Scientific Mission of the Institute
Information encoded by the brain’s myriad neural circuits hold the key to understanding cognitive functions such as perception, emotion, action, attention and memory and offers the promise of clarifying the causes of neurological and psychiatric disease. The Kavli Institute for Brain Science focuses on the development of novel experimental and computational strategies for analyzing and deciphering how signaling in neural circuits controls behavior.
Methods Highlights
Imaging Brain Activity and its Underlying Connectivivity: fMRI and DTI Techniques (Coming Soon)
Computer Modeling of Neural Processes
(Coming Soon)
Second Harmonic Generation Imaging
A Comparative Analysis of Behavior from Snails and Flies to Mice and Primates
To understand the molecular basis of behavior in humans, it is critical to augment cognitive psychological and neuroimaging methods performed in humans with rigorous experimental approaches in animals, where analysis of neural circuits can be carried out at a much finer spatial and temporal resolution. To delineate the basic building blocks underlying complex neuronal circuitry and neuronal plasticity, we will study flies and snails. In addition we will study mice, monkeys, and humans who share the general design of their nervous systems, and certain functional building blocks of behavior and cognition. The mouse, technically tractable for molecular techniques, has a valuable behavioral repertory, but it is not an ideal model for many higher human cognitive processes. We will therefore extend the molecular methods developed in the mouse to the analysis of neural circuits in the non-human primate. This will make possible neuropsychological studies in non-human primates with a new level of precision, and enable us to better understand the underpinnings of behaviors in humans.
Imaging and molecular manipulation of neural circuits
Many features of brain function can be appreciated only through the ability to visualize at high spatial resolution the functional circuits, their component neurons, and synaptic connections. We will develop cellular imaging techniques over a wide range of scales and resolution. Specific imaging priorities will include: (1) Electronmicroscopic and cellular imaging using genetically engineered optical probes that can report on the subcellular activation of signal transduction cascades important for neural plasticity; (2) Optical imaging of activity in well-defined neuronal populations such as those that represent the internal representation for vision, smell, or space; (3) Multi-unit electrophysiological recording in intact behaving mice, and non-human primates; (4) Improved MRI imaging of activity in large ensembles of neurons in mice, monkeys and people. Design of new genetic and pharmacological methods for probing signaling within functional neuronal circuits. We will take advantage of the compendium of information available on cell-specific gene expression in developing neurons and the ease of genetic manipulation in the mouse, to block or otherwise modify the function of highly restricted classes of neurons in the adult animal and assay resultant changes in the function of specific neuronal circuits. This will permit the functional ablation of predefined populations of neurons with a specificity unattainable by conventional lesioning methods. In addition, the development of transgenic mice methods for anterograde or retrograde transynaptic transport of foreign marker proteins will provide novel information on neuronal connectivity.
Remodeling of neural circuits through learning-related plasticity
The ability of neurons to modulate the strength of their synapses in response to extra- or intracellular cues, is thought to be fundamental for both the fine-tuning of synaptic connections during development, as well as for the growth of new connections with learning and memory in the adult organism. At present, virtually nothing is known about the molecular mechanisms that convert activity in neural circuits into structural changes. As a first step in exploring the molecular mechanisms and structural synaptic plasticity in these neural circuits, we will combine the following molecular, imaging and electrophysiological techniques: (1) time-lapse confocal imaging of the same fluorescently labeled synapses followed continuously over time, (2) the expression of fluorescent marker proteins specific to either the pre- or postsynaptic compartment, and (3) physiological recording of the labeled synaptic connections. In this fashion, we plan to follow individual structural changes at the same synapses over time so as to directly relate this remodeling of neural circuits to physiological function and memory storage.

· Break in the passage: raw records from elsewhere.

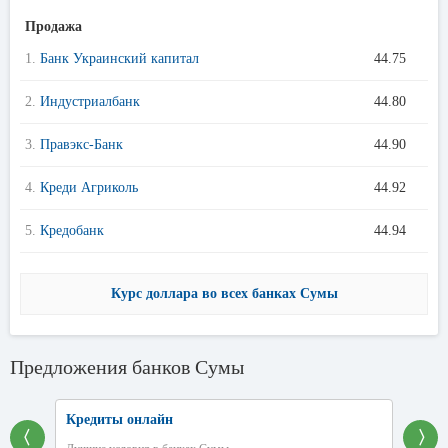
Продажа
1.
Банк Украинский капитал
44.75
2.
Индустриалбанк
44.80
3.
Правэкс-Банк
44.90
4.
Креди Агриколь
44.92
5.
Кредобанк
44.94
Курс доллара во всех банках Сумы
Предложения банков Сумы
Кредиты онлайн
〈
〉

Remodeling of neural circuits through adult neurogenesis
We will explore the possibility of creating novel neural circuits using endogenous as well as transplanted neurons derived from embryonic stem cells. These approaches will permit us to test circuit function and plasticity by conferring new properties on established neural circuits, as well as by constructing circuits de novo. Recent experiments at Columbia have demonstrated the feasibility of transplanting stem cell derived neurons into the embryonic CNS, and have shown that such neurons can integrate well into host neural circuits.
Manipulating neural circuits
To test hypotheses about the function of neural circuits it is essential to be able to manipulate them specifically. In a parallel effort, we will seek to develop techniques that enable us to specifically alter the activity of neural circuits. We envision creating research groups devoted to generating these new tools, on the one hand, and applying them to specific circuits, on the other. Specifically, we will pursue the creation of inactivation or activation strategies using engineering of potassium channels and their expression in particular types of nerve cells and the use of optical tools to turn cells on or off in desired spatiotemporal patterns.